Dès lors, Champollion dresse un tableau de correspondance : ce tableau recense les lettres grecques et leurs équivalents en démotique (égyptien copte) et en hiéroglyphes. La publication de ce tableau et la traduction de la pierre de Rosette achèvent le déchiffrement des hiéroglyphes.
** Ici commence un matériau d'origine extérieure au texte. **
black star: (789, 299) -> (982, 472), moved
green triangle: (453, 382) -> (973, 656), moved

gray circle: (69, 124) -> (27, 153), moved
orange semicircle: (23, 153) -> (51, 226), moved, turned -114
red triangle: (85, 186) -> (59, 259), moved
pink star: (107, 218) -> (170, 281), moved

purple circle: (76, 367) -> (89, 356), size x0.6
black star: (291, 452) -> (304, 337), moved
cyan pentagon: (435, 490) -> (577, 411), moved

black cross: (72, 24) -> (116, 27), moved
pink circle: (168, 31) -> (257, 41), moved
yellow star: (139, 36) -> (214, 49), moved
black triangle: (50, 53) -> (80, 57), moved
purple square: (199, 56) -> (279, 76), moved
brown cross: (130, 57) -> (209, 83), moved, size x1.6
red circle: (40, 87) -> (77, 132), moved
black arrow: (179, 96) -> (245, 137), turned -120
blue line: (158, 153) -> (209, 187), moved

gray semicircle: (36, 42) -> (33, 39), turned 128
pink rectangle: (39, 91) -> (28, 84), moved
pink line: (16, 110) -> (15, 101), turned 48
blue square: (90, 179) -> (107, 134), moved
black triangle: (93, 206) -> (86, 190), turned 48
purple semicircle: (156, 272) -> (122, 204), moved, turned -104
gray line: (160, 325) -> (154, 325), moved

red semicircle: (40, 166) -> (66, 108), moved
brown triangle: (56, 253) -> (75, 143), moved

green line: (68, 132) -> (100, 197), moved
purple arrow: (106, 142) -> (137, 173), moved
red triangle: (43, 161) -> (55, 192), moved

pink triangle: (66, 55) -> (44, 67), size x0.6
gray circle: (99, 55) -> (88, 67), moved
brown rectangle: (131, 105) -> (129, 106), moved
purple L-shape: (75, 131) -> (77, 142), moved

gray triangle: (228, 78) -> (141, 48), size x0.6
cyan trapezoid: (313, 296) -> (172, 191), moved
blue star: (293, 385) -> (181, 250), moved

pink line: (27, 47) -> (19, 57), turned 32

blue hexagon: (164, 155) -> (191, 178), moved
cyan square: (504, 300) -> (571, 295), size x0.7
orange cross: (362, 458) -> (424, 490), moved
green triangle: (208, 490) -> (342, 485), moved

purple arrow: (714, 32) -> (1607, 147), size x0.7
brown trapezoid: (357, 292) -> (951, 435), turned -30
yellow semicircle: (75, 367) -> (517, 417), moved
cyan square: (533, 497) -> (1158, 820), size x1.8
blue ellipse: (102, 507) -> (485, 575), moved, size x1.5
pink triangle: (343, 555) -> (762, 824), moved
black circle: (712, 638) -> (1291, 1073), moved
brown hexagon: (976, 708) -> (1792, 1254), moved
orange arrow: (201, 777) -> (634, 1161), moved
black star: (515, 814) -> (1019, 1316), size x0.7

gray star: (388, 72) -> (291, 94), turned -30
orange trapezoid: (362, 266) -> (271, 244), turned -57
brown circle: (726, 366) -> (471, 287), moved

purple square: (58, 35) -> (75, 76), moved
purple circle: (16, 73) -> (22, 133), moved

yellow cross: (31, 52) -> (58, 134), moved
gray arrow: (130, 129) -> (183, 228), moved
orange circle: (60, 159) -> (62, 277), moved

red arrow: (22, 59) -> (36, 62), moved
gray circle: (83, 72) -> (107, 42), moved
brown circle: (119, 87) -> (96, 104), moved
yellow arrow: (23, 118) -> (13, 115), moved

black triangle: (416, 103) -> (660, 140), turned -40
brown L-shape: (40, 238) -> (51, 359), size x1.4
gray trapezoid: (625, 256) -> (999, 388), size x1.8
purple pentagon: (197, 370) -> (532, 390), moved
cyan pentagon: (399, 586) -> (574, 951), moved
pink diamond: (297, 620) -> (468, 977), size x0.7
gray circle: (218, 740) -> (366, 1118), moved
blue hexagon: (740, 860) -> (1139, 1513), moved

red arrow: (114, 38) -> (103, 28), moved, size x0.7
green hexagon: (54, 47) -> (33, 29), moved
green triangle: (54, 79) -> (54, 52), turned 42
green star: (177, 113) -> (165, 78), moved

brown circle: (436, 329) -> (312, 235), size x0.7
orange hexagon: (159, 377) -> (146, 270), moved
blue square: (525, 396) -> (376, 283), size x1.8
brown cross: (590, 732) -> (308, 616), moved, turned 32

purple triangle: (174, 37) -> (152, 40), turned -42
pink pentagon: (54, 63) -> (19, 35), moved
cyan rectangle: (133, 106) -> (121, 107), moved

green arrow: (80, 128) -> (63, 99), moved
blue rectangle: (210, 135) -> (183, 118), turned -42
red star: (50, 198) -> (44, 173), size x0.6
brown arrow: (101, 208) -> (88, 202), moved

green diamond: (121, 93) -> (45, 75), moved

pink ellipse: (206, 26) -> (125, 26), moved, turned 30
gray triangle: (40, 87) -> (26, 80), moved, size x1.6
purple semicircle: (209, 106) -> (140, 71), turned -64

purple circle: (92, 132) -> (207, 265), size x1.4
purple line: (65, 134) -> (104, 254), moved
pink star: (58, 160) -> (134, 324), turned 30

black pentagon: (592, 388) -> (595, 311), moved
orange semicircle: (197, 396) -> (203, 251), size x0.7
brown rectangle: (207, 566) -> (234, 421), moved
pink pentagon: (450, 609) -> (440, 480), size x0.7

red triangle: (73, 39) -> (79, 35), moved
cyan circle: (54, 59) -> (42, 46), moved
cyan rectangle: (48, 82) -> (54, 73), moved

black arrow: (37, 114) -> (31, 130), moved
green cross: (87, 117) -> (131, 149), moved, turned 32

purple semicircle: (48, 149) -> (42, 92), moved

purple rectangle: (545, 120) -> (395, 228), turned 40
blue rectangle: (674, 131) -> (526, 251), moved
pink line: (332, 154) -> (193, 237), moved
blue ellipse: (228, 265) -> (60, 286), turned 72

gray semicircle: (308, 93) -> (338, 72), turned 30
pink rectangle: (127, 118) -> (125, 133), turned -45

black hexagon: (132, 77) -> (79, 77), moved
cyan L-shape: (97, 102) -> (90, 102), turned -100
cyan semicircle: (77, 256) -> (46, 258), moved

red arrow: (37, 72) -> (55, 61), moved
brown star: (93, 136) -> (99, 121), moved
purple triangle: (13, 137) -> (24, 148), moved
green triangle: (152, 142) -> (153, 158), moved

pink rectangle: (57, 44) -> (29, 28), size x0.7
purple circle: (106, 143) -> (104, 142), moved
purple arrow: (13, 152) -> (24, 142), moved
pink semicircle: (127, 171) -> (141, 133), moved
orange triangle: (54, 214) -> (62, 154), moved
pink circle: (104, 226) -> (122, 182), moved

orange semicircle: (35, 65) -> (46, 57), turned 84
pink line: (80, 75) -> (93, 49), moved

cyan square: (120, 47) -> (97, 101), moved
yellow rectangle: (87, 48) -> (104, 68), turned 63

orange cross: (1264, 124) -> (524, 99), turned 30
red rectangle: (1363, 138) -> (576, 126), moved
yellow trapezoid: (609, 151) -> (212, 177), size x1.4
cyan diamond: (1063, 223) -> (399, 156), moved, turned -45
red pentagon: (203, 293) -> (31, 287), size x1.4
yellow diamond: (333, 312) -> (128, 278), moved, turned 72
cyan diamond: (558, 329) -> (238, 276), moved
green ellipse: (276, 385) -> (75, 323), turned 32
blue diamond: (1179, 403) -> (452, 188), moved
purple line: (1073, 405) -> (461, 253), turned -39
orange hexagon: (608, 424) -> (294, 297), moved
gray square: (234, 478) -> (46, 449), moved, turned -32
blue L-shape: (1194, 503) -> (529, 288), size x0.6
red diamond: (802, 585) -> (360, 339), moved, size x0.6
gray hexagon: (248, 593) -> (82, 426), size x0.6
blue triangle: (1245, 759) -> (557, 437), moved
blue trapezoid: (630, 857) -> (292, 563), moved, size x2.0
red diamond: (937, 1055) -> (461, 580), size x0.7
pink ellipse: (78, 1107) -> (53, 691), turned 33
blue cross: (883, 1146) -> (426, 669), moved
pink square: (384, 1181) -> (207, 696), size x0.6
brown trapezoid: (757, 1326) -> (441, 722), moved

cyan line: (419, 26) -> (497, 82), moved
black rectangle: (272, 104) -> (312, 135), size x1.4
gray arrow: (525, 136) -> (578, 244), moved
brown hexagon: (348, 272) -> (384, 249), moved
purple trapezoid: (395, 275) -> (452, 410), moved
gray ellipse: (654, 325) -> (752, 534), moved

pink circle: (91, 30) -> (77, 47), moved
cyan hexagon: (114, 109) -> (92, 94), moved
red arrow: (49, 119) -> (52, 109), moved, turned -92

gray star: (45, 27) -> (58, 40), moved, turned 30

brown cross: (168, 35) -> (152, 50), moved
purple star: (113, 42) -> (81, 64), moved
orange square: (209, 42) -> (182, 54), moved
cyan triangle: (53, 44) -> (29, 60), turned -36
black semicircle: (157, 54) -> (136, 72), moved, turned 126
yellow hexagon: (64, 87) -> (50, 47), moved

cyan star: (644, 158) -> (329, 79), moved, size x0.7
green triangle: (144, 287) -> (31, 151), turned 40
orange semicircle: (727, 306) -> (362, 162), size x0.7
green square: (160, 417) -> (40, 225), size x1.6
Les découvertes sur l’Egypte et les hiéroglyphes antérieures aux recherches de Jean-François Champollion ont permis la mise en place de toutes les conditions nécessaires au déchiffrement de l’égyptien pharaonique et de son écriture, les hiéroglyphes. Champollion a rapidement l’intuition de l’intérêt du copte pour parvenir jusqu’aux hiéroglyphes : son goût pour les langues orientales et l’étymologie des mots n’est pas pour rien dans cette certitude. Néanmoins, si en 1822, les hiéroglyphes sont déchiffrés, les subtilités de la langue ne sont pas encore bien cernées par Champollion. En effet, les hiéroglyphes ne sont pas une écriture purement alphabétique, idéographique ou syllabique. Chaque signe de l’écriture peut représenter à la fois une lettre, une syllabe ou une idée ou bien les trois à la fois. D’où la difficulté pour déchiffrer cette écriture mais aussi pour en établir les règles de grammaire et de syntaxe. La trouvaille de Champollion a permis d’apporter de nouvelles connaissances sur l’Histoire de l’Egypte antique. Les textes qui sont arrivés jusqu’à nous peuvent être exploités, ce qui diversifie les sources pour faire l’Histoire de l’Egypte.

Bibliographie :
 CONRAD Philippe, Culture guides, Egypte, PUF, Paris, 2007.
 DEWACHTER Michel, Champollion, Un scribe pour l’Egypte, Gallimard, Paris, 1994.
 LACOUTURE Jean, Champollion, Une vie de lumières, Grasset, Paris, 1999.
 LAURENS Henry, L’expédition d’Egypte 1798-1801, Le Seuil, Paris, 1997.
 MURAT Laure, WEILL Nicolas, L’expédition d’Egypte, Le rêve oriental de Bonaparte, Gallimard, Paris, 1998.
 ORGOZO Chantal, « Dossier Champollion », Les génies de la science, n°23, août 2005.

Publié le 04/02/2014


Emilie Polak est étudiante en master d’Histoire et anthropologie des sociétés modernes à la Sorbonne et à l’École Normale Supérieure de la rue d’Ulm où elle suit également des cours de géographie.